Average $99 tax increase in Rosemère in 2015
The Town of Rosemère’s municipal council adopted a balanced budget of $27,798 for 2015, an increase of 2%, i.e. an increase almost equal to the inflation rate. The constraints of the current context led the Leduc administration to reduce the property tax rate and inject $1,644,400 into the new budget. Consequently, the average value of a home in Rosemère having risen to $416,100 in 2015, homeowners in general will see their tax bill vary by 4.9%, i.e. $99, excluding service rates.
- a 15.6% increase in its contribution for its share of public services, totalling $956,200
- the need for more investments in infrastructures because of the provincial government’s increasingly demanding criteria
- the end of an intermunicipal fire safety agreement with the Town of Lorraine.
In addition, the Pacte fiscal transitoire (Transitional Tax Agreement) impacts Rosemère in two important ways:
- 50% reduction in the QST reimbursement, representing an income loss of $112,500, which is added to another $560,000 in cuts in 2014, for a total of $672,500 to be absorbed in 2015
- reduction and abolition of various transfer payments.
Finally, another constraint relates to the coming into force, on January 1st next, of a new three-year valuation roll, involving an average 13.6% increase in Rosemère property values.
To achieve a balanced budget, an amount of $1,644,400 from the surplus will be injected into the 2015 budget. "To hold the line on tax increases, we have tapped into close to 80% of the surplus accumulated over the years thanks to strict management. It should be clear to the government of Québec that resorting to surpluses will no longer be a solution for Rosemère,” cautioned the mayor of Rosemère.
The shortfall generated by government cuts and significant increases in the Town’s contribution for its share of some public services will not be entirely transferred to citizens. In fact, the municipal council has decided not to resort to the averaging process, choosing instead to reduce the residential tax rate, which drops from $0.5500 to $0.5082 per $100 valuation, the lowest rate in Québec. Merchants will also benefit from a reduction from $1.6609 to $1.5351.

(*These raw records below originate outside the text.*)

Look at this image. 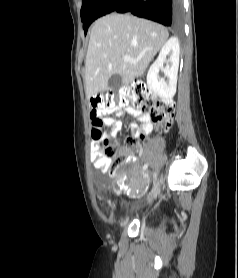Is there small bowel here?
<instances>
[{
  "label": "small bowel",
  "instance_id": "small-bowel-1",
  "mask_svg": "<svg viewBox=\"0 0 238 278\" xmlns=\"http://www.w3.org/2000/svg\"><path fill=\"white\" fill-rule=\"evenodd\" d=\"M130 114L137 116L139 124L132 122L130 124V128L133 132V136L135 138L139 137L140 134H148L152 130L151 118L148 114L145 113H137L132 110H129ZM102 118V126L110 127L112 132L106 135H102L101 139H94V144L91 152V160L96 169L105 171L107 170L110 161L104 156L103 150L99 146V141L104 140L106 143H111V141L115 138L116 132L121 127V122L117 119L118 117H122L125 115V112L120 109H113L104 111ZM116 144V143H115ZM128 155L130 160H134L135 157L131 155L128 151H124ZM124 183L119 181L116 186V191L120 192L123 190Z\"/></svg>",
  "mask_w": 238,
  "mask_h": 278
}]
</instances>
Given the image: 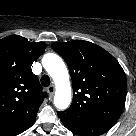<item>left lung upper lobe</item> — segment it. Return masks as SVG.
Returning a JSON list of instances; mask_svg holds the SVG:
<instances>
[{"label":"left lung upper lobe","mask_w":136,"mask_h":136,"mask_svg":"<svg viewBox=\"0 0 136 136\" xmlns=\"http://www.w3.org/2000/svg\"><path fill=\"white\" fill-rule=\"evenodd\" d=\"M52 47L68 65L74 92L71 106L58 112L60 119L115 123L126 100V76L118 61L88 41L54 42Z\"/></svg>","instance_id":"5c2ea615"}]
</instances>
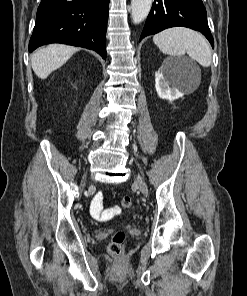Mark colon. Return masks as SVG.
Wrapping results in <instances>:
<instances>
[{"label":"colon","instance_id":"1","mask_svg":"<svg viewBox=\"0 0 247 296\" xmlns=\"http://www.w3.org/2000/svg\"><path fill=\"white\" fill-rule=\"evenodd\" d=\"M132 204V199L130 196H124L120 203L119 206L112 208L111 210L108 211V213H106L105 215H100V217H104V218H108L111 217L113 215H116L119 213L120 209L122 208H128L130 207ZM96 212H98V210H96ZM126 235L124 231H118L116 232L113 237L112 240L109 244L108 250L109 253L112 255H120L122 250H123V244L125 241Z\"/></svg>","mask_w":247,"mask_h":296}]
</instances>
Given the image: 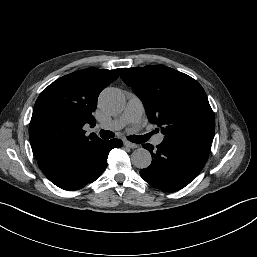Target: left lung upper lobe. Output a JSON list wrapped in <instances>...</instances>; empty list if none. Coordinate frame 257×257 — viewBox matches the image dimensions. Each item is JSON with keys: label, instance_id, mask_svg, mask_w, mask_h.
Segmentation results:
<instances>
[{"label": "left lung upper lobe", "instance_id": "5c2ea615", "mask_svg": "<svg viewBox=\"0 0 257 257\" xmlns=\"http://www.w3.org/2000/svg\"><path fill=\"white\" fill-rule=\"evenodd\" d=\"M122 80L142 100L148 119L164 139H213L215 118L201 85L163 65L122 68Z\"/></svg>", "mask_w": 257, "mask_h": 257}]
</instances>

The cost of drinking water is increasing from $135 to $170 per unit, reflecting the government’s new calculation method. In addition, a different tax rate will apply to water consumption exceeding 50,000 gallons, in an effort to preserve this resource. "We will also be respecting an election campaign, implementing a program to help homeowners 67 years of age and over remain in their homes,” announced Mayor Leduc.
The mayor was also proud to note that, over the past two years, her administration had expended considerable effort to keep operating costs as low as possible. "In 2014 and 2015, these expenses were reduced by 0.4% despite a 3.5% increase in the consumer price index. We have protected Rosemerites’ buying power.”

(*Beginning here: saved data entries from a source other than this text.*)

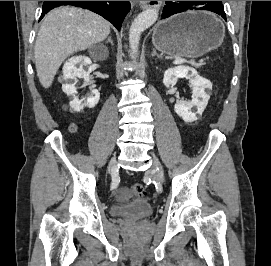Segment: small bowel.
Masks as SVG:
<instances>
[{
  "instance_id": "1",
  "label": "small bowel",
  "mask_w": 271,
  "mask_h": 266,
  "mask_svg": "<svg viewBox=\"0 0 271 266\" xmlns=\"http://www.w3.org/2000/svg\"><path fill=\"white\" fill-rule=\"evenodd\" d=\"M127 196H128V193H127L126 190H121V191H119V193H118V198H119V199H125Z\"/></svg>"
}]
</instances>
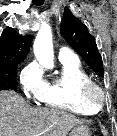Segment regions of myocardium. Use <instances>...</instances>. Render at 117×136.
Segmentation results:
<instances>
[{
    "instance_id": "1",
    "label": "myocardium",
    "mask_w": 117,
    "mask_h": 136,
    "mask_svg": "<svg viewBox=\"0 0 117 136\" xmlns=\"http://www.w3.org/2000/svg\"><path fill=\"white\" fill-rule=\"evenodd\" d=\"M81 97L90 107L100 110L107 102V94L96 82L89 81L82 86Z\"/></svg>"
}]
</instances>
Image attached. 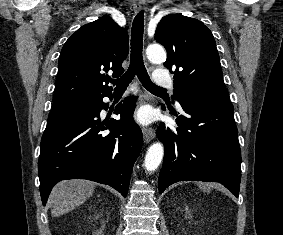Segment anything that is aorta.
Returning a JSON list of instances; mask_svg holds the SVG:
<instances>
[{
  "label": "aorta",
  "instance_id": "obj_1",
  "mask_svg": "<svg viewBox=\"0 0 283 235\" xmlns=\"http://www.w3.org/2000/svg\"><path fill=\"white\" fill-rule=\"evenodd\" d=\"M148 58L153 62H163L166 59V52L161 45L152 44L146 49ZM164 155V147L160 142L153 143L145 156V168L149 172L155 171L160 165Z\"/></svg>",
  "mask_w": 283,
  "mask_h": 235
}]
</instances>
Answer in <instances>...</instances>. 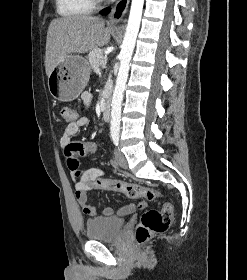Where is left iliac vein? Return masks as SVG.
Here are the masks:
<instances>
[{
	"mask_svg": "<svg viewBox=\"0 0 247 280\" xmlns=\"http://www.w3.org/2000/svg\"><path fill=\"white\" fill-rule=\"evenodd\" d=\"M115 158L121 168L126 169L128 167L127 159L119 149L115 150Z\"/></svg>",
	"mask_w": 247,
	"mask_h": 280,
	"instance_id": "obj_1",
	"label": "left iliac vein"
}]
</instances>
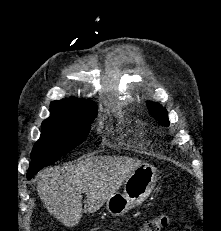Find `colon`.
Returning a JSON list of instances; mask_svg holds the SVG:
<instances>
[{
    "instance_id": "obj_1",
    "label": "colon",
    "mask_w": 221,
    "mask_h": 231,
    "mask_svg": "<svg viewBox=\"0 0 221 231\" xmlns=\"http://www.w3.org/2000/svg\"><path fill=\"white\" fill-rule=\"evenodd\" d=\"M171 223V217L168 214H160L147 220L138 231H161Z\"/></svg>"
}]
</instances>
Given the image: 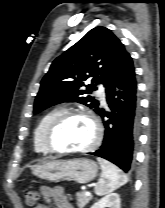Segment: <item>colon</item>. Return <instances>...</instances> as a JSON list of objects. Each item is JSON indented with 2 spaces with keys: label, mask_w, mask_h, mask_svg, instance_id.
<instances>
[{
  "label": "colon",
  "mask_w": 165,
  "mask_h": 208,
  "mask_svg": "<svg viewBox=\"0 0 165 208\" xmlns=\"http://www.w3.org/2000/svg\"><path fill=\"white\" fill-rule=\"evenodd\" d=\"M24 196H25L26 203L29 206H33L36 204L38 195L33 189H26L24 191Z\"/></svg>",
  "instance_id": "1"
}]
</instances>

In short, the average price of a home in Rosemère having risen to $416,000 in 2015, homeowners in general will see their tax bill vary from 4.9% or $99, excluding service rates, an increase that could have reached 13.6% without the administration’s rationalization efforts and the use of accumulated surplus. "Given this situation, holding tax increases to the inflation rate had become impossible,” explained the mayor.
As for projects for the coming year, the mayor announced work totalling $6,178,400. The largest project calls for the rehabilitation of Northcote Street between Cedar and Rose-Alma, a project that will only be carried out if the Town obtains a grant.
The mayor concluded her budget presentation by announcing the establishment of a strategic task force mandated to review the costs and performance of the municipal organization as a whole. It will look into the pertinence of services offered, the level of service desired, as well as the optimization of municipal activities. "In the fall of 2014, we imposed a hiring freeze. Moreover, when positions must be filled, we will reassess them based on productivity, pertinence and costs,” she stated.
She further indicated that the Town would be hold public hearings that will take the form of frank and open dialogue with Rosemerites. "We have come to a crossroad: some of our road and underground infrastructures are getting old and solving problems in some sectors could require major investments. The situation is serious given that, after adopting different master plans, we are looking at major investments. Difficult choices will have to be made. We will be inviting our residents to this important meeting.”
Finally, the municipal council will be undertaking a reflection on the taxation/services versus investments ratio. "When all is said and done, our tax rate is the lowest in Québec, but what are the impacts of this? We must also focus on increasing revenues by favouring development projects available to us while respecting the Town of Rosemère’s country flavour,” concluded Madeleine Leduc.